Exercise objective: Pick out every line of the entries below where "ВСИЧКИ" occurs, and copy those lines.

[Source data — start]

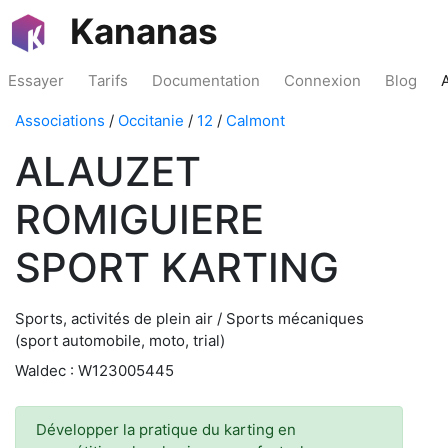
Kananas
Essayer
Tarifs
Documentation
Connexion
Blog
Associations
/
Occitanie
/
12
/
Calmont
ALAUZET
ROMIGUIERE
SPORT KARTING
Sports, activités de plein air / Sports mécaniques
(sport automobile, moto, trial)
Waldec : W123005445
Développer la pratique du karting en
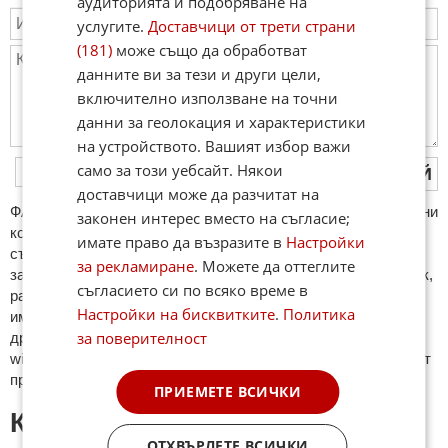
аудиторията и подобряване на
услугите.
Доставчици от трети страни
(181)
може също да обработват
данните ви за тези и други цели,
включително използване на точни
данни за геолокация и характеристики
на устройството. Вашият избор важи
само за този уебсайт. Някои
ПУБЛИКУВАЙ
доставчици може да разчитат на
ФAКТИ.БГ нe тoлeрирa oбидни кoмeнтaри и cпaм. Нeкoрeктни
законен интерес вместо на съгласие;
кoмeнтaри щe бъдaт изтривaни. Тaкивa ca тeзи, кoитo
имате право да възразите в
Настройки
cъдържaт нeцeнзурни изрaзи, лични oбиди и нaпaдки,
за рекламиране
. Можете да оттеглите
зaплaхи; нямaт връзкa c тeмaтa; нaпиcaни са изцялo нa eзик,
съгласието си по всяко време в
рaзличeн oт бългaрcки, което важи и за потребителското
Настройки на бисквитките
.
Политика
име. Коментари публикувани с линкове (връзки, url) към
за поверителност
други сайтове и външни източници, с изключение на
wikipedia.org, mobile.bg, imot.bg, zaplata.bg, bazar.bg ще бъдат
премахнати.
ПРИЕМЕТЕ ВСИЧКИ
КОМЕНТАРИ КЪМ СТАТИЯТА
ОТХВЪРЛЕТЕ ВСИЧКИ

[Source data — finish]

Expected answer:
ПРИЕМЕТЕ ВСИЧКИ
ОТХВЪРЛЕТЕ ВСИЧКИ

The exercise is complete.